Tensorflow C/C++ inference with Debian packages on Ubuntu x86_64 and Raspberry Pi

The x86_64 builds are based on the "TensorFlow CMake" component in tensorflow/contrib/cmake directory.
The Raspberry Pi build is based on the "TensorFlow Makefile" component in tensorflow/contrib/makefile directory.
Two targets were tested: Ubuntu Bionic (x86_64) and Raspberry Pi Ubuntu MATE Xenial (armhf).
Both static and shared Tensorflow libraries. The choice is on your side.
Only CPU can be used for inference. No GPU support.
Debian packages are generated from the built binary files for distribution.
The build contains e.g. the C/C++ API to load model "snapshots" or frozen models.

Status

I trained a simple CNN model with TFLearn for a 2-label classification and the inference works on Ubuntu and Raspberry Pi, however, there are differences in the accuracies:

Platform	Class 1	Class 2
Python	95.26 %	95.69 %
Ubuntu C/C++	95.12 %	95.57 %
Raspberry Pi C++	97.23 %	83.73 %

These results are generated with the same frozen graph (.pb file). As you can see, the C/C++ inference does not provide 100 % reproducible results vs. the Python inference.

Releases

Dependencies

You must install some dependencies for Ubuntu Bionic x86_64:

Note: You don't have to install these packages on the Raspberry Pi!

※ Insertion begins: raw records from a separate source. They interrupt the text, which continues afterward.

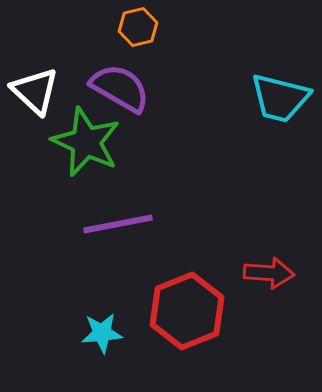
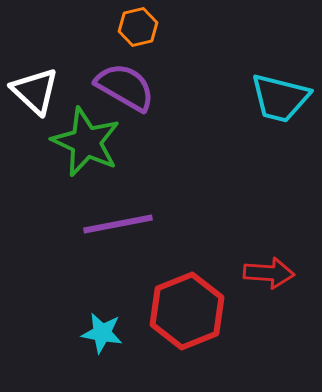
purple semicircle: moved 5 px right, 1 px up
cyan star: rotated 15 degrees clockwise
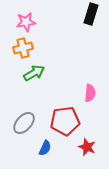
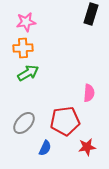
orange cross: rotated 12 degrees clockwise
green arrow: moved 6 px left
pink semicircle: moved 1 px left
red star: rotated 30 degrees counterclockwise
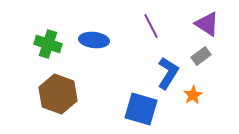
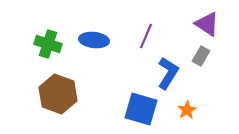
purple line: moved 5 px left, 10 px down; rotated 50 degrees clockwise
gray rectangle: rotated 24 degrees counterclockwise
orange star: moved 6 px left, 15 px down
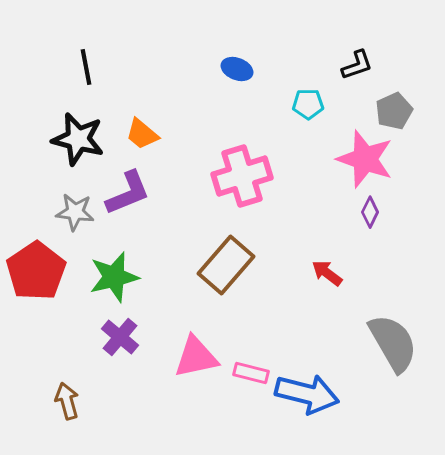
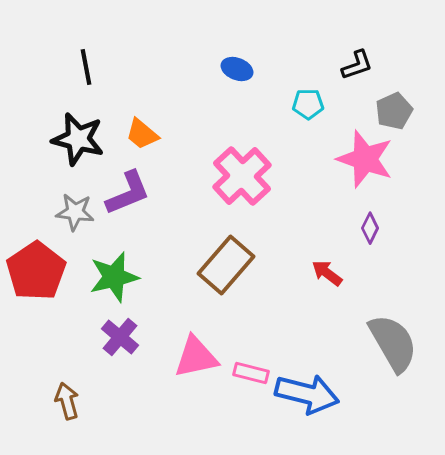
pink cross: rotated 26 degrees counterclockwise
purple diamond: moved 16 px down
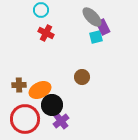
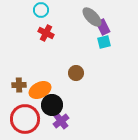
cyan square: moved 8 px right, 5 px down
brown circle: moved 6 px left, 4 px up
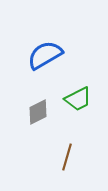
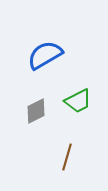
green trapezoid: moved 2 px down
gray diamond: moved 2 px left, 1 px up
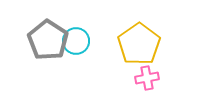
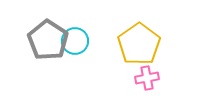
cyan circle: moved 1 px left
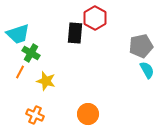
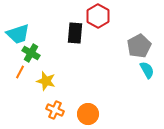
red hexagon: moved 3 px right, 2 px up
gray pentagon: moved 2 px left; rotated 15 degrees counterclockwise
orange cross: moved 20 px right, 5 px up
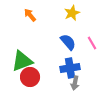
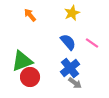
pink line: rotated 24 degrees counterclockwise
blue cross: rotated 30 degrees counterclockwise
gray arrow: rotated 64 degrees counterclockwise
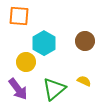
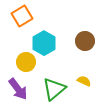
orange square: moved 3 px right; rotated 35 degrees counterclockwise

sudo apt-get install libdouble-conversion-dev libfarmhash-dev libre2-dev libgif-dev libpng-dev libsqlite3-dev libsnappy-dev liblmdb-dev

Installation

You can download the releases from here.

Manual compilation

Requirements

Install Bazel: https://docs.bazel.build/versions/master/install-ubuntu.html
These build dependencies must be installed on Ubuntu Bionic x86_64:

sudo apt-get install make g++ cmake git dpkg-dev debhelper quilt python3 autogen autoconf libtool fakeroot golang pxz

These build dependencies must be installed on Raspberry Pi:

sudo apt-get install make g++-6 cmake git dpkg-dev debhelper quilt python3 autogen autoconf libtool fakeroot

Note: Gcc 6 is needed for the build process because gcc 5 has a linking bug and Tensorflow does not compile with the shipped gcc 5 in Ubuntu Xenial. Gcc 6 can be installed from this PPA.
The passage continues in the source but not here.